#### BRIEF:
Keep to the lines from the one with "one last look" through the end of the data, and write them out exactly.

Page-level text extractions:
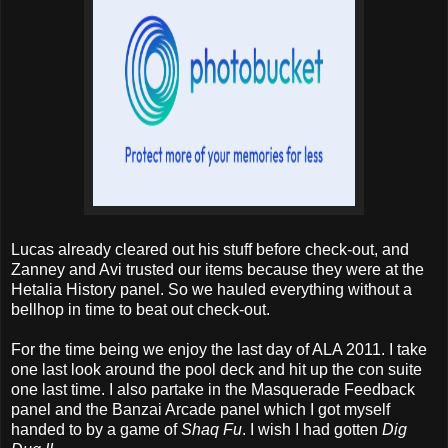
Lucas already cleared out his stuff before check-out, and
Zanney and Avi trusted our items because they were at the
Hetalia History panel. So we hauled everything without a
bellhop in time to beat out check-out.
For the time being we enjoy the last day of ALA 2011. I take
one last look around the pool deck and hit up the con suite
one last time. I also partake in the Masquerade Feedback
panel and the Banzai Arcade panel which I got myself
handed to by a game of
Shaq Fu
. I wish I had gotten
Dig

#### SOLUTION BELOW:
one last look around the pool deck and hit up the con suite
one last time. I also partake in the Masquerade Feedback
panel and the Banzai Arcade panel which I got myself
handed to by a game of
Shaq Fu
. I wish I had gotten
Dig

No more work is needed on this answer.